Attentats-suicides dans la Province Frontalière du Nord-Ouest : de la nécessité de la recherche dans le traitement des actes terroristes

Une étude réalisée par la Pakistan Society of Criminology sur  les attentats suicides en Province Frontière du Nord-Ouest commis entre 2006 et 2009 souligne les carences de la réflexion pakistanaise sur le sujet. En dépit des succès croissants quoique relatifs des forces de police pakistanaises – notamment celles de la Province Frontalière du Nord-Ouest (North-West Frontier Province – NWFP) – il n’y a aucun dispositif permettant d’inclure la recherche académique dans l’étude du phénomène terroriste au Pakistan. La très grande majorité des recherches occidentales – y compris celles les plus poussées – ne se basent que sur les rapports des medias ou de procès, ce qui, de fait, limitent leur pertinence et éventuels champs d’application. Au Pakistan même, aucune recherche portant sur des « djihadis » eux-mêmes n’a été publiée.
Pourtant, un véritable savoir-faire s’est développé au sein de certaines forces de l’ordre, particulièrement celles les plus directement ciblées par les candidats au martyre. Ces compétences nées de la pratique restent confinées à quelques unités géographiquement localisées et la transmission de la connaissance n’est pas possible. Cet état de fait est nuisible à l’établissement de stratégies et de politiques publiques de long terme visant à éradiquer les raisons conduisant à la réalisation d’attentats suicides.
Plusieurs difficultés contribuent à tenir les chercheurs en marge des sources auxquelles ils pourraient avoir accès. Celles identifiées par l’article comme les plus importantes sont : 1) le manque de ressources (humaines, matérielles, financières, académiques et cognitives) permettant aux forces de police d’exploiter au maximum les données (humaines ou non) recueillis sur le terrain ; 2) la problématique double juridiction propre à la NWFP, qui ne permet pas à la police de poursuivre les criminels ou de prendre des mesures préventives, dont celle d’un recueil régulier et raisonné de l’information.
L’auteur de l’étude estime par ailleurs que le terrorisme nécessite un traitement théorique particulier du fait de la rationalité très spécifique des individus se préparant aux attentats-suicides. Seule la recherche est en mesure d’expliquer aux forces de police et aux services de renseignement l’environnement psychologique et idéologique dans lequel s’inscrit le terrorisme. Il dresse le portrait type d’un candidat, se basant sur des éléments recueillis lors d’interrogatoires et d’enquêtes sur le terrain. L’auteur estime que ces informations devraient être diffusées à l’ensemble des forces de l’ordre pakistanaises.

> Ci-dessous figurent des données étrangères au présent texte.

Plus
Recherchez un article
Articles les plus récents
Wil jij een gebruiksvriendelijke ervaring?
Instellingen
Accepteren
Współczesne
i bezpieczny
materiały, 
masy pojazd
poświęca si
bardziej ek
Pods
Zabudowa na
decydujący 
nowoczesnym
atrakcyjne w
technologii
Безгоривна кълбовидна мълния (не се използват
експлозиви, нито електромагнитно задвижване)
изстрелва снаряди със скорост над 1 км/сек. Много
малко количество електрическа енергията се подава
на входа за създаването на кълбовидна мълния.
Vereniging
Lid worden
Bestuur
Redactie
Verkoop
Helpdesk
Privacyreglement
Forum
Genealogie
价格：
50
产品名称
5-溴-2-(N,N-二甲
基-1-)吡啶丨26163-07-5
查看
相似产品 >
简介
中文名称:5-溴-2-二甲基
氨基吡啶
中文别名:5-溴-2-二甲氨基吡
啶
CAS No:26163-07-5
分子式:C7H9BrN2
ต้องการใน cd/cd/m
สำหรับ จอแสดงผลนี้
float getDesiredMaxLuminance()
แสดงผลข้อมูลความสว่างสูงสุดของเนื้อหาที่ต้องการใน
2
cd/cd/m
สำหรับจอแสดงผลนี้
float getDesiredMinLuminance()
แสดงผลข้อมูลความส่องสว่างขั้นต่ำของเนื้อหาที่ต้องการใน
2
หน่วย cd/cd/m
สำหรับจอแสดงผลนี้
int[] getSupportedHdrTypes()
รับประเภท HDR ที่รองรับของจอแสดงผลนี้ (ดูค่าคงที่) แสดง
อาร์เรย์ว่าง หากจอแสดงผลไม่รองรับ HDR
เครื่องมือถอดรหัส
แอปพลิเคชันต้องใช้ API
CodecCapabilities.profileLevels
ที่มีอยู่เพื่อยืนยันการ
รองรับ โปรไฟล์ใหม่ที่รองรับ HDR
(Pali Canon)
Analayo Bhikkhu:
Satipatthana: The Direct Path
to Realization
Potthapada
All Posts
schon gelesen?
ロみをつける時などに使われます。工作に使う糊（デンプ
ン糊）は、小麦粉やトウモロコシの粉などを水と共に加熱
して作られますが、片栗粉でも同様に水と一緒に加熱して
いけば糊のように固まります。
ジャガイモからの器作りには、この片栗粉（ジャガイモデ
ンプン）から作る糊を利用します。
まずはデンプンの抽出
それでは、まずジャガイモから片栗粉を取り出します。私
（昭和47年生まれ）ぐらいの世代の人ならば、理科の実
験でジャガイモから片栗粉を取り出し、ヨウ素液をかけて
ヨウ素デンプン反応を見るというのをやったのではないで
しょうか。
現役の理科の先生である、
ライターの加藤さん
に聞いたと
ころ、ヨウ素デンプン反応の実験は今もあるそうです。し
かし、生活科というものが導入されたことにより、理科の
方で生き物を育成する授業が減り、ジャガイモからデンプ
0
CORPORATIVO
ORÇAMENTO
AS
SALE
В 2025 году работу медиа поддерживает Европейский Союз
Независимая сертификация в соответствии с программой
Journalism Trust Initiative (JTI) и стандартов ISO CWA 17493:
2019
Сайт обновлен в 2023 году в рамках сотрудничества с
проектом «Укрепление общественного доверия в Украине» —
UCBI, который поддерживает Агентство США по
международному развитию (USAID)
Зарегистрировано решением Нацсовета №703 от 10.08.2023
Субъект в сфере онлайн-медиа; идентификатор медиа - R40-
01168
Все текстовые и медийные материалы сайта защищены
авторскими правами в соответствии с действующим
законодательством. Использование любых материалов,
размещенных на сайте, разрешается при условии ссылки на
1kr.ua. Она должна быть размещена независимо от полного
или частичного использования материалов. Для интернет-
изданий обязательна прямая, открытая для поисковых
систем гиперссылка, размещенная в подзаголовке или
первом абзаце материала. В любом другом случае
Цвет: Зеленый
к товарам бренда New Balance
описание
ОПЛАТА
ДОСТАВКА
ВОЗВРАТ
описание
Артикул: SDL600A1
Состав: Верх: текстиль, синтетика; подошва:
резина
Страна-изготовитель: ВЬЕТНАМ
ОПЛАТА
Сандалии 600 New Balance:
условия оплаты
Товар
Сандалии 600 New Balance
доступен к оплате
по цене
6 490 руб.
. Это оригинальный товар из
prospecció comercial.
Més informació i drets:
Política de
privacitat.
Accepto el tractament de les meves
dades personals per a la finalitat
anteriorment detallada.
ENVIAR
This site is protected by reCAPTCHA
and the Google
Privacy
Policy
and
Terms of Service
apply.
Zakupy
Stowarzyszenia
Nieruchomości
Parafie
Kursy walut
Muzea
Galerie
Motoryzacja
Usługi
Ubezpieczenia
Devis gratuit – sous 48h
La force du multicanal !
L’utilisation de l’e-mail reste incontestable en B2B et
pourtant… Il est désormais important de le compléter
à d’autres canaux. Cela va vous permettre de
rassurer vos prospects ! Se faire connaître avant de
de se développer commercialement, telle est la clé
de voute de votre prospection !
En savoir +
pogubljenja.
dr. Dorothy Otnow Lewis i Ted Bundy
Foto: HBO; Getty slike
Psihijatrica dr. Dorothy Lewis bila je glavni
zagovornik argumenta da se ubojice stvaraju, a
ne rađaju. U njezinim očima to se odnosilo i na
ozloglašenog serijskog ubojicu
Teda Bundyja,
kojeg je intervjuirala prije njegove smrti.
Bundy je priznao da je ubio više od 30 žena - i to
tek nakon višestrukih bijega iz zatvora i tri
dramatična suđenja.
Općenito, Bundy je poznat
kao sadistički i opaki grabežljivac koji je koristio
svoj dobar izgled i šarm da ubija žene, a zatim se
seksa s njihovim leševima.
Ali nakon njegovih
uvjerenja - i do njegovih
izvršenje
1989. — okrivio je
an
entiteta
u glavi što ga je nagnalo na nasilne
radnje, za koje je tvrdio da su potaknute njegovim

Si certaines autorités ont pris conscience de l’apport que la recherche peut avoir dans la lutte contre le terroriste, l’article conclut que tout est à faire, quitte à s’inspirer de certaines procédures et techniques occidentales, qu’il faudrait néanmoins adapter aux circonstances locales. La clef du succès réside dans la production de connaissance.